Local and European elections have notoriously low turnouts in Britain, often even as low as US electoral turnouts, and combined with the fact that they are often used to give the ruling party a mid-term message, Labour’s undoubted disaster in June doesn’t necessarily mean they will lose the next general election. It is, however, a useful indicator of the mood in the country and many people used it to give Blair a bloody nose.
The one big exception to Labour’s run of defeats was the return of Ken Livingstone, London’s leftwing mayor, for a second term. Livingstone, who was expelled from the Labour Party four years ago after standing against the official Labour candidate, was welcomed back after the Blairites realised they wouldn’t win the mayoralty against him. This was despite his uncompromising anti-war stance and on the understanding that he would continue to operate as a maverick within the Labour Party.
When George Bush visited London last November, Ken called him ‘the biggest threat to peace in the world’, which embarrassed Blair, but made him popular with an electorate who possibly hate Blair’s close relationship with Bush even more than the fact that they both took us to war in Iraq.

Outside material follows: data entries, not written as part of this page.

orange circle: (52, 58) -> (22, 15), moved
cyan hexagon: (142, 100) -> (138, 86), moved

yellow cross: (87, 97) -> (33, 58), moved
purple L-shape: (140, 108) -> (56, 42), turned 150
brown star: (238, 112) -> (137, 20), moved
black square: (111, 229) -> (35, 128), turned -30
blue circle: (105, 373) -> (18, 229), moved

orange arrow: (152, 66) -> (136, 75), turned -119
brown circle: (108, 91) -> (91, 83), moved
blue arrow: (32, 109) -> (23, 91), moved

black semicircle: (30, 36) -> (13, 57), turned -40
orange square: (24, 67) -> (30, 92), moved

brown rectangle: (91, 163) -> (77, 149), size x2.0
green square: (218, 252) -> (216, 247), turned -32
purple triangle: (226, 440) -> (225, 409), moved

The anti-war vote was not the only trend in the elections though. The elections saw the rise of the United Kingdom Independence Party, a fiercely xenophobic anti-Europe organisation, fuelled in part by celebrity endorsement and a media obsession with them. They increased their number of MEPs, won local council seats and won their first two seats on the 25 member London Assembly. Whilst their popularity seems to have sidelined the fascist British Nationalist Party (the threat of which had prompted the left and trade union movement to launch a new coalition, Unite Against Fascism) their success is worrying. Clearly, disillusion with Labour has not pushed people automatically to the left.

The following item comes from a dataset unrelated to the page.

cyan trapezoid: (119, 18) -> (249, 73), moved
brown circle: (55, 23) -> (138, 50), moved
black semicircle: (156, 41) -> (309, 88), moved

Parties which were most obviously associated with the anti-war movement had mixed results. The Green Party’s share of the vote was only up by 2% nationally, although it is hard to be sure why. It may have been that Labour voters simply stayed at home rather than switching their votes, though this is somewhat belied by the increase in voter turnout out compared to the last European elections. Certainly the Greens have quite a small activist base, making campaigning hard for them, and only a few leading figures of any calibre. They may also have gained more votes had it not been for the entrance of the newly formed Respect Coalition into the fray, though the two parties’ campaigns played to quite different audiences. The Greens voting base is more left-liberal and middle class, Respect played to a largely working-class muslim audience and to a lesser extent the left of the labor movement.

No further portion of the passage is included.